Because safe neighborhoods and crimes-that-don’t-happen rarely make the news, most people know a lot more about crime in the City than about our successful crime prevention efforts.

Still, a report released by the FBI today very much deserves mention. Violent crime was down more than 11 percent in the City of St. Louis in 2007, and property crime was down nearly 17 percent.

That means that the hard work and ingenuity of many people is paying off. Making neighborhoods safe requires the successful coordination of dozens of different agencies, departments, and initiatives — and watchful residents.

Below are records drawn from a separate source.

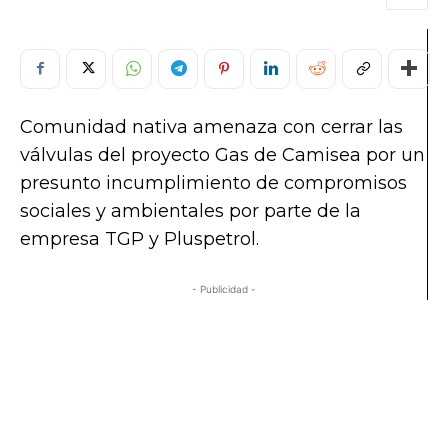
Comunidad nativa amenaza con cerrar las
válvulas del proyecto Gas de Camisea por un
presunto incumplimiento de compromisos
sociales y ambientales por parte de la
empresa TGP y Pluspetrol.
- Publicidad -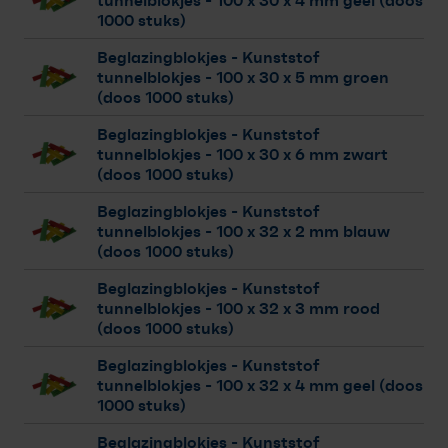
tunnelblokjes
- 100 x 30 x 4 mm geel (doos
1000 stuks)
Beglazingblokjes - Kunststof
tunnelblokjes
- 100 x 30 x 5 mm groen
(doos 1000 stuks)
Beglazingblokjes - Kunststof
tunnelblokjes
- 100 x 30 x 6 mm zwart
(doos 1000 stuks)
Beglazingblokjes - Kunststof
tunnelblokjes
- 100 x 32 x 2 mm blauw
(doos 1000 stuks)
Beglazingblokjes - Kunststof
tunnelblokjes
- 100 x 32 x 3 mm rood
(doos 1000 stuks)
Beglazingblokjes - Kunststof
tunnelblokjes
- 100 x 32 x 4 mm geel (doos
1000 stuks)
Beglazingblokjes - Kunststof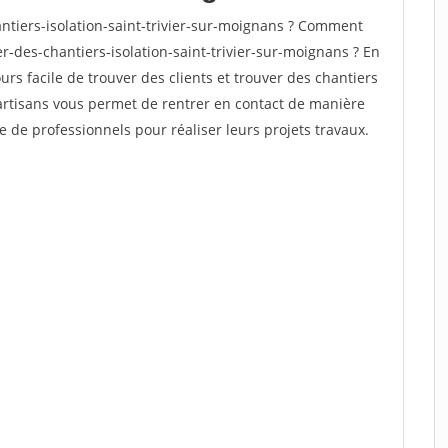
tiers-isolation-saint-trivier-sur-moignans ? Comment
er-des-chantiers-isolation-saint-trivier-sur-moignans ? En
ours facile de trouver des clients et trouver des chantiers
 artisans vous permet de rentrer en contact de manière
e de professionnels pour réaliser leurs projets travaux.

On the prevention side, we have successfully expanded career training, provided more summer jobs for teenagers, expanded recreation and after school programs, and created one of the most innovative prisoner re-entry programs in the country.

On the intervention side, the Police Department has created an anti-crime unit that focuses on stopping specific sorts of offenses when those crime stats start to rise. For example, when the Police Department’s new high-tech crime mapping program began noticing changes in citywide car theft patterns, the task force used bait cars and intelligence gathering as weapons. And it worked: Vehicle theft was down 27 percent in 2007, according to the FBI figures.

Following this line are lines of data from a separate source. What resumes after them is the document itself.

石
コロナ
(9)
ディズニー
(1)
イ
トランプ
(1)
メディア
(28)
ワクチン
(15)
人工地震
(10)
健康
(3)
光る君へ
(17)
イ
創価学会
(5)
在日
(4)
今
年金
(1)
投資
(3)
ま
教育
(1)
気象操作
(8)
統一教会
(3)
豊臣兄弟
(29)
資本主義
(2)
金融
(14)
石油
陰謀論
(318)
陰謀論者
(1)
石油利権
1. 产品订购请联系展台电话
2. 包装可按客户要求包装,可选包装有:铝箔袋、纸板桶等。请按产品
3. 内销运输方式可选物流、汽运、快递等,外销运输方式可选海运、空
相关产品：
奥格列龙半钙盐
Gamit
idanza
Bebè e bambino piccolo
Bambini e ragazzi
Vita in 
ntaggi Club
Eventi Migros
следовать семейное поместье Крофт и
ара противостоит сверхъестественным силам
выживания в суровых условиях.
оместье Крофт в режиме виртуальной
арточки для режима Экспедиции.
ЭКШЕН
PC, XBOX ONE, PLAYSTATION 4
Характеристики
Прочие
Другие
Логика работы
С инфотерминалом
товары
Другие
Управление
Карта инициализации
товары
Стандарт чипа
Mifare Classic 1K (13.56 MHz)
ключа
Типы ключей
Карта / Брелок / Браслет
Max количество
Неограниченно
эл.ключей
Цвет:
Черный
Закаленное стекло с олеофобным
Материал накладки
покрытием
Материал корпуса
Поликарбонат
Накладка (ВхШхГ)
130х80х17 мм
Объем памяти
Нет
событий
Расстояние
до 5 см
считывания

(Other factors that contributed to the drop in crime in 2007: a new career criminal unit created in Circuit Attorney Jennifer Joyce’s office; 450 additional spaces opened in the City Jail to keep criminals off the streets; and aggressive work by the interagency problem properties/nuisance crimes unit.)

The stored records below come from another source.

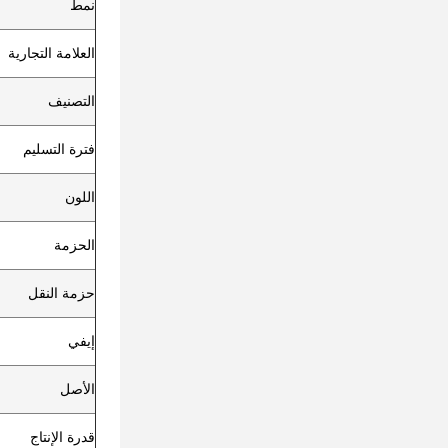
نمط
العلامة التجارية
التصنيف
فترة التسليم
اللون
الحزمة
حزمة النقل
إيفي
الأصل
قدرة الإنتاج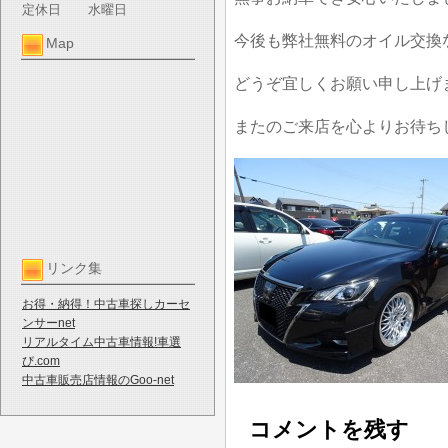
定休日
水曜日
今後も弊社無料のオイル交換
Map
どうぞ宜しくお願い申し上げ
またのご来店を心よりお待ち
リンク集
お得・納得！中古車探しカーセ
ンサーnet
リアルタイム中古車情報!車選
び.com
中古車販売店情報のGoo-net
コメントを残す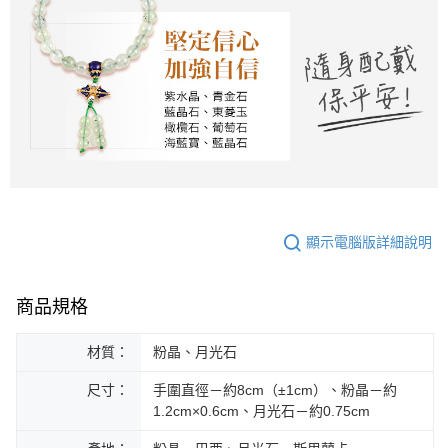
顯示電腦版詳細說明
商品規格
材質：
粉晶、月光石
尺寸：
手圍直徑－約8cm（±1cm）、粉晶－約
1.2cm×0.6cm、月光石－約0.75cm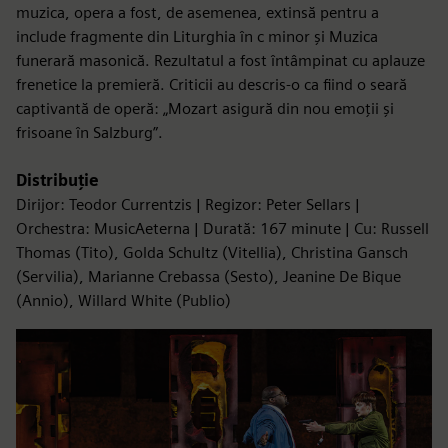
muzica, opera a fost, de asemenea, extinsă pentru a
include fragmente din Liturghia în c minor și Muzica
funerară masonică. Rezultatul a fost întâmpinat cu aplauze
frenetice la premieră. Criticii au descris-o ca fiind o seară
captivantă de operă: „Mozart asigură din nou emoții și
frisoane în Salzburg”.
Distribuție
Dirijor: Teodor Currentzis | Regizor: Peter Sellars |
Orchestra: MusicAeterna | Durată: 167 minute | Cu: Russell
Thomas (Tito), Golda Schultz (Vitellia), Christina Gansch
(Servilia), Marianne Crebassa (Sesto), Jeanine De Bique
(Annio), Willard White (Publio)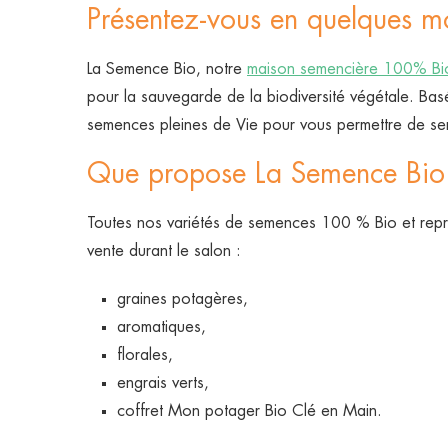
Présentez-vous en quelques m
La Semence Bio, notre
maison semencière 100% Bi
pour la sauvegarde de la biodiversité végétale. Ba
semences pleines de Vie pour vous permettre de se
Que propose La Semence Bio s
Toutes nos variétés de semences 100 % Bio et reprod
vente durant le salon :
graines potagères,
aromatiques,
florales,
engrais verts,
coffret Mon potager Bio Clé en Main.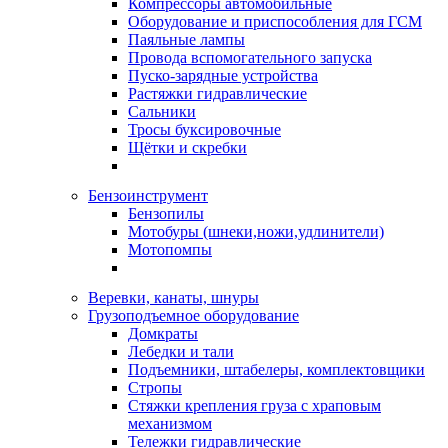
Компрессоры автомобильные
Оборудование и приспособления для ГСМ
Паяльные лампы
Провода вспомогательного запуска
Пуско-зарядные устройства
Растяжки гидравлические
Сальники
Тросы буксировочные
Щётки и скребки
Бензоинструмент
Бензопилы
Мотобуры (шнеки,ножи,удлинители)
Мотопомпы
Веревки, канаты, шнуры
Грузоподъемное оборудование
Домкраты
Лебедки и тали
Подъемники, штабелеры, комплектовщики
Стропы
Стяжки крепления груза с храповым
механизмом
Тележки гидравлические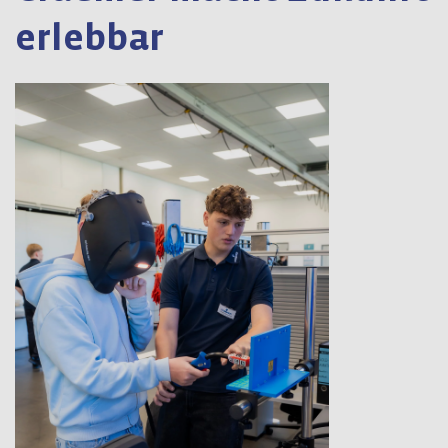
erlebbar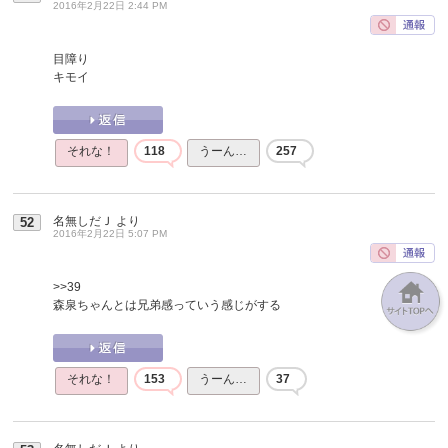
2016年2月22日 2:44 PM
目障り
キモイ
それな！
118
うーん…
257
名無しだＪ
より
52
2016年2月22日 5:07 PM
>>39
森泉ちゃんとは兄弟感っていう感じがする
それな！
153
うーん…
37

It is too soon to know if the good safety trends for 2007 will continue for 2008. Certainly, a worsening national economy and the continuing (too-)easy availability of illegal weapons present real challenges.

Two efforts in 2008 that next year’s FBI report will measure are the Police Department’s well-publicized Homicide Initiative and the crime-prevention effect of one of the Police Department’s largest per capita neighborhood police patrol deployments in a while.